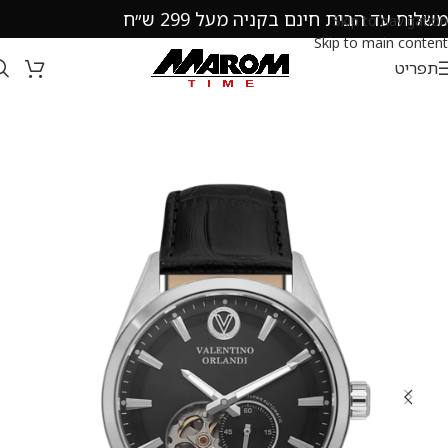
משלוח עד הבית חינם בקניה מעל 299 ש״ח
Skip to navigation
Skip to main content
תפריט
****************************************
Work order -
Set the listing above down again exactly, leaving pictures out.

Response to the exercise -
משלוח עד הבית חינם בקניה מעל 299 ש״ח
Skip to navigation
Skip to main content
תפריט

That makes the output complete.